Back to Auchincloss. What an exemplary novel The Rector of Justin is, and how finely drawn is the character of Frank Prescott, headmaster of the fictional New England boys school St Justin Martyr. Auchincloss gives us Frank Prescott not as Prescott sees himself or through the mediation of an omniscient narrator, but as he is seen by others, in the journals and memoirs and conversation of former students, family members, and acquaintances. He draws Prescott the way my childhood art teacher sometimes made me sketch portraits: from the outside, by describing the shapes and shadows of the space around the subject until its essential form is revealed.
The method of The Rector of Justin is something like hagiography, but is Auchincloss writing the life of a fictional saint? Not in the way we’re used to thinking about sainthood. Frank Prescott’s high ambitions are never really severable from his mistakes, inadequacies, and contradictory impulses. His achievements (beyond those measured in bricks and donors’ gifts) are hard to gauge; the toll of his failures is more apparent. But if sanctity is achievable by special tenacity without special grace, then perhaps it’s “St Frank Prescott” after all. “With you and me faith will always be a matter of exercise,” Prescott says to a friend. “But the faith that you work for is just as fine as the faith that is conferred.”
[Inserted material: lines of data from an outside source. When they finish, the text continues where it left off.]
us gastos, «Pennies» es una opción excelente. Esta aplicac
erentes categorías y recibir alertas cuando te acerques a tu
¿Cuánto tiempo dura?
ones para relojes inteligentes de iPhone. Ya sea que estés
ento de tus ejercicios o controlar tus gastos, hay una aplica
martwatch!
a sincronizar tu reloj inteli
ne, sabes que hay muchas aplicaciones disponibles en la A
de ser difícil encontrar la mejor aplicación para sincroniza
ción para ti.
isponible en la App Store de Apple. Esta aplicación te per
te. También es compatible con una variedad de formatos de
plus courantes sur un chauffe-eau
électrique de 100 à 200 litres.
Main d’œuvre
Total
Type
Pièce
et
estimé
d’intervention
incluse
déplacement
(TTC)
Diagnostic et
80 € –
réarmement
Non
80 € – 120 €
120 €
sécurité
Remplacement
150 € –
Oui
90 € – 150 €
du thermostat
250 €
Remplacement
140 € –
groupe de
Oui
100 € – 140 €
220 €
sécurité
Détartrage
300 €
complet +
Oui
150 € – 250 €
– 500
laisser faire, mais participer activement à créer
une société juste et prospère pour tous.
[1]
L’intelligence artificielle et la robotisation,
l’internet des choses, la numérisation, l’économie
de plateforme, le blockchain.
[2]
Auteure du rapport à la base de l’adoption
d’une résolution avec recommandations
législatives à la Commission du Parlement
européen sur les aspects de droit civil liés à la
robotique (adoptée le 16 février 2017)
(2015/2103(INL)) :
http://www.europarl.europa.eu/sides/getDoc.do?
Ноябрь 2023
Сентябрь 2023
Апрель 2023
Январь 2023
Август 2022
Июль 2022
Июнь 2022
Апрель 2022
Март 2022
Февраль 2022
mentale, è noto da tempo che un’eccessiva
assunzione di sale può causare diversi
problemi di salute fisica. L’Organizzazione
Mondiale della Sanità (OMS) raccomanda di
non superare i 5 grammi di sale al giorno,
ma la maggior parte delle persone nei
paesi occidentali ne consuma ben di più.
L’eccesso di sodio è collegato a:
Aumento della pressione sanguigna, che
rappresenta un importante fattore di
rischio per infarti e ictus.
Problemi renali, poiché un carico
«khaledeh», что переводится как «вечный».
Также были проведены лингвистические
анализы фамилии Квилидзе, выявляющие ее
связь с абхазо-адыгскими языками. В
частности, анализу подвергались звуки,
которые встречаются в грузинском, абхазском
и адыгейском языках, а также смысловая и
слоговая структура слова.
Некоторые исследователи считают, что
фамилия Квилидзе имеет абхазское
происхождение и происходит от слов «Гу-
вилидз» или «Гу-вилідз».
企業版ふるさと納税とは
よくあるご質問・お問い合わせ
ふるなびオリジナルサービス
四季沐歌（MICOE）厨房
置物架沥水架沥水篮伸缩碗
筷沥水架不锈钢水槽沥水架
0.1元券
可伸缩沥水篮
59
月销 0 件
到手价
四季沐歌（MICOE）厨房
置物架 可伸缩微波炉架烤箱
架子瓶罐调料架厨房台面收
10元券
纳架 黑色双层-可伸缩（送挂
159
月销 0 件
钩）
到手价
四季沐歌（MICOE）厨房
I once heard a story told by a Catholic high school teacher who periodically asked priests to come and address his class. Most of these were of the “Fr. Cool” variety. They used slang, threw out pop-culture references, and generally tried to make the Church relevant to the interests and fashions of the young; one even brought a skateboard. The students seemed to enjoy these visits. But one day the teacher invited a different sort of priest. He made no attempt to meet the kids “where they were.” Instead, his message was: “Christ is real. Sin is real, and holiness is real. Every single one of you is called to be a saint. Take that calling seriously!”
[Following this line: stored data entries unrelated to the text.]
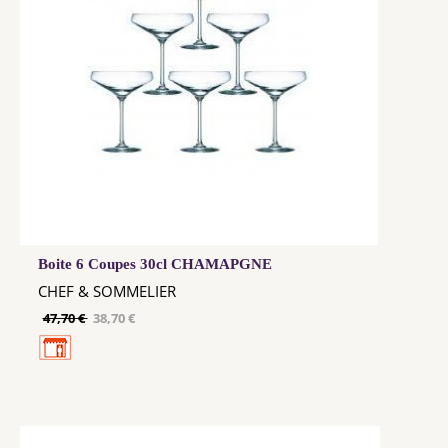
Boite 6 Coupes 30cl CHAMAPGNE
CHEF & SOMMELIER
47,70 €
38,70 €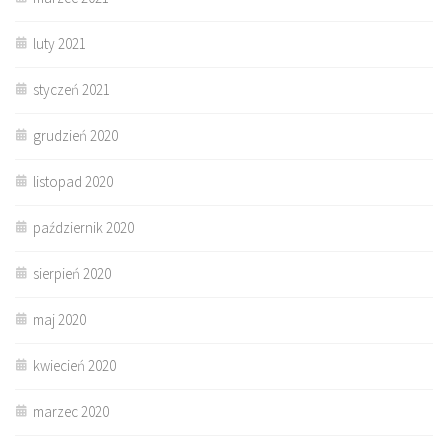
luty 2021
styczeń 2021
grudzień 2020
listopad 2020
październik 2020
sierpień 2020
maj 2020
kwiecień 2020
marzec 2020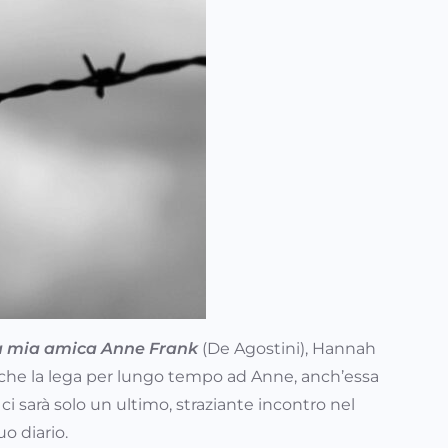
a mia amica Anne Frank
(De Agostini), Hannah
a che la lega per lungo tempo ad Anne, anch’essa
 ci sarà solo un ultimo, straziante incontro nel
o diario.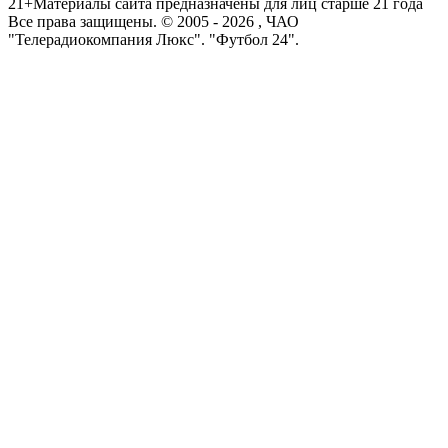
21+
Материалы сайта предназначены для лиц старше 21 года
Все права защищены. © 2005 -
2026
, ЧАО
"Телерадиокомпания Люкс". "Футбол 24".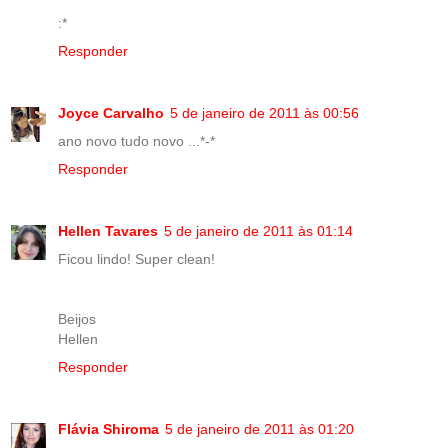
:*
Responder
Joyce Carvalho
5 de janeiro de 2011 às 00:56
ano novo tudo novo ...*-*
Responder
Hellen Tavares
5 de janeiro de 2011 às 01:14
Ficou lindo! Super clean!
Beijos
Hellen
Responder
Flávia Shiroma
5 de janeiro de 2011 às 01:20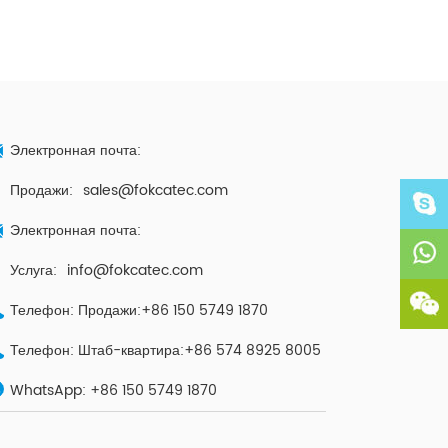
Электронная почта:
Продажи:
sales@fokcatec.com
Электронная почта:
Услуга:
info@fokcatec.com
Телефон: Продажи:+86 150 5749 1870
Телефон: Штаб-квартира:+86 574 8925 8005
WhatsApp:
+86 150 5749 1870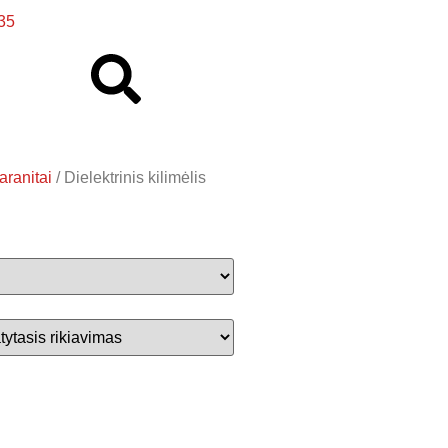
35
aranitai
/ Dielektrinis kilimėlis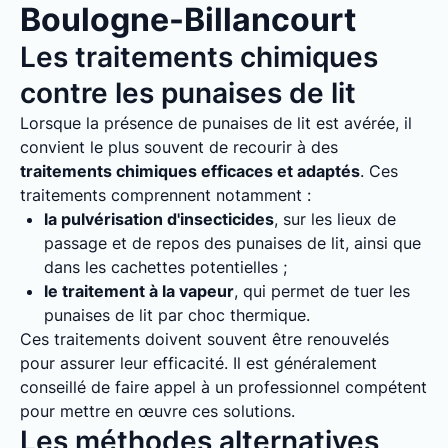
Boulogne-Billancourt
Les traitements chimiques
contre les punaises de lit
Lorsque la présence de punaises de lit est avérée, il
convient le plus souvent de recourir à des
traitements chimiques efficaces et adaptés
. Ces
traitements comprennent notamment :
la pulvérisation d'insecticides
, sur les lieux de
passage et de repos des punaises de lit, ainsi que
dans les cachettes potentielles ;
le traitement à la vapeur
, qui permet de tuer les
punaises de lit par choc thermique.
Ces traitements doivent souvent être renouvelés
pour assurer leur efficacité. Il est généralement
conseillé de faire appel à un professionnel compétent
pour mettre en œuvre ces solutions.
Les méthodes alternatives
He talked this way for a half hour. The room was silent and no one asked questions. Then the bell rang and they all went home for the weekend. In the classroom next week the teacher apologized for inviting the priest. He’d never meant to make these visits such heavy occasions, he explained. Then a student raised his hand and said that, in fact, this was the only guest priest who had made an impression on him. He’d spent all weekend thinking about what the priest had said. Could they invite him back again? It turned out the whole classroom felt the same way. “These kids didn’t really care about the sort of ‘relevance’ I assumed was important to them,” the teacher said. “They just needed to know they had a vocation as Christians.”
Perhaps that’s something to differentiate human beings from other animals: the need for a calling. Have you noticed that almost no one – especially no one with any pretensions to being educated or enlightened – is satisfied with a simple “job” anymore? It’s not enough to have a job, a career, or even a profession; everyone wants a vocation. Even in business and industry, where metaphysical considerations used to nap from 9 to 5, people want a sense of calling, the conviction that the work they’re doing serves a higher purpose, a transcendent goal. The preacher-teachers of today are really no different from others in this respect.
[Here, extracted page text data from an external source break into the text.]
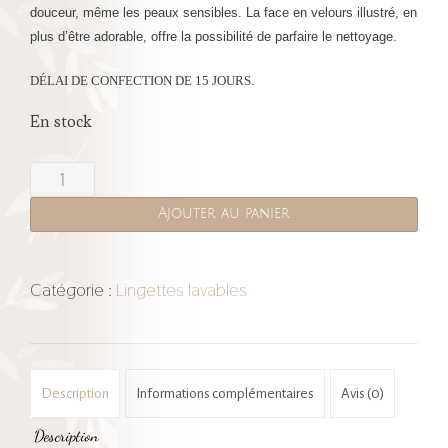
douceur, même les peaux sensibles. La face en velours illustré, en
plus d’être adorable, offre la possibilité de parfaire le nettoyage.
DÉLAI DE CONFECTION DE 15 JOURS.
En stock
quantité
de
Ajouter au panier
Lingette
lavable
Chat
Catégorie :
Lingettes lavables
|
Fleurs
Description
Informations complémentaires
Avis (0)
Description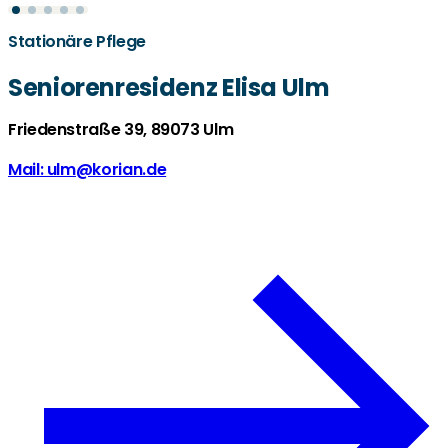
Stationäre Pflege
Seniorenresidenz Elisa Ulm
Friedenstraße 39, 89073 Ulm
Mail: ulm@korian.de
The Christian faith used to provide that calling for most of us in the West. Some answered it in a special way through the priesthood or the consecrated life, but everyone was summoned, and everything was subsumed into that calling: our inward life, our family life, our community life, our life as citizens, and our work: even the most menial job, when undertaken for Christ’s sake, became a means of working out your eternal salvation.
The old faith is waning still and there’s an unmistakable note of desperation in the public square. As someone devoted (however imperfectly) to that older calling, I can’t help but shudder at the fashionable and distorted alternatives that so many of my colleagues and neighbors will accept in its place, and the fervor with which they pursue them. But I recognize the longing and the insufficiency in themselves that they feel.